E' un po' strano, a 3 anni gli altri bimbi vanno già matti per i cartoni, la melevisione ecc.
beh, va detto che forse sono stato io a rincoglionirlo con i DVD dei Teletubbies, ma a lui piacciono solo quei pupazzetti lì, gli spot e il meteo.
Allora se 1+1 fa 2 significa che nella pubblicità viene esercitato il maggior sforzo produttivo e la tv di oggi è davvero quello che si diceva 20 anni fa: " finirà con una serie di spot interrotti da qualche programma ".
Oh, è finita così.
Escludendo il tizio sul motorino col piccione in bocca (che mi fa anche un po' senso) si possono osservare dei '30 secondi' spesi con maestria, ingegno e impegno produttivo di qualità: lampadine che si trasformano in profumi, stilisti gay che modellano automobili, automobili robocop, gente che salta, balla, canta, ce n'è per tutti i gusti.

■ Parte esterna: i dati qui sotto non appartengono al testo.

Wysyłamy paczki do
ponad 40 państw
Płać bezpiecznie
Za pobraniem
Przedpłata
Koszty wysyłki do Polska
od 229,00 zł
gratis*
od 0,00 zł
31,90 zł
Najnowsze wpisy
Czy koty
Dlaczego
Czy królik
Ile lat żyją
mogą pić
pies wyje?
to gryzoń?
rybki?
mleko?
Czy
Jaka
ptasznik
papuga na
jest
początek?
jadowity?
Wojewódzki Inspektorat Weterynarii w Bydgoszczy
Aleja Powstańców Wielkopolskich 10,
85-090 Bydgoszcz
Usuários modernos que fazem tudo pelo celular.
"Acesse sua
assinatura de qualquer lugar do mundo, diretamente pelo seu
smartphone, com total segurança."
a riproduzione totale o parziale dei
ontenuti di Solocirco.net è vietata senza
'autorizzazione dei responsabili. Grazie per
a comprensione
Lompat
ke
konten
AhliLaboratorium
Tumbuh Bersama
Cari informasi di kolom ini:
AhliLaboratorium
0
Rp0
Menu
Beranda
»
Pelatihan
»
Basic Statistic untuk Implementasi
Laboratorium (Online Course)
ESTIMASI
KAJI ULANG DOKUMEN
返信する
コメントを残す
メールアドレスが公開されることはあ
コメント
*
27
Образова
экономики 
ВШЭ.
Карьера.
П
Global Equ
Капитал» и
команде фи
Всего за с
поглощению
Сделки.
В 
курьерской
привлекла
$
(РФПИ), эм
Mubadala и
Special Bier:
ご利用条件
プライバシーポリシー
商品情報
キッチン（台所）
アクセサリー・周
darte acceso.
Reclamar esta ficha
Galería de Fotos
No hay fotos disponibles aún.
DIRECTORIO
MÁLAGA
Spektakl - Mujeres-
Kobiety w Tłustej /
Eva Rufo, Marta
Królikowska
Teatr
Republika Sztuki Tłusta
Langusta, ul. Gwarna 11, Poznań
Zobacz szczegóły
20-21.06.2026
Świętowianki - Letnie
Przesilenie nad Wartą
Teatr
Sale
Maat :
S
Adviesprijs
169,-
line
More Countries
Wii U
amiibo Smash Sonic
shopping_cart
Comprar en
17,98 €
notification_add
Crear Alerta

Insomma, una barca di soldi per un messaggio televisivo di 30 secondi.
Poi finiscono, e si torna in mezzo al triste nulla mediatico, ai telegiornali che aspettano un virus cagato da un fringuello tibetano per discuterne due settimane, passarlo alle vite in diretta di tutte le Cucuzze immaginabili, per approfondire sul culo del fringuello a Porta a Porta con un criminologo spettinato, per rivendere tutto a Matrix, per essere smentito da Striscia e deriso da Lucignolo, per ospitare l'ugola dell'uccello a Sanremo, per invitarlo sull'isola, per farlo collegare con il confessionale del GF, per essere seviziato da Sgarbi, riassestato clinicamente da Elisir e sputtanato a Mi Manda Rai3
Poi finalmente ricomincia la pubblicità e si vede chi, al tele-spettatore, ci tiene davvero.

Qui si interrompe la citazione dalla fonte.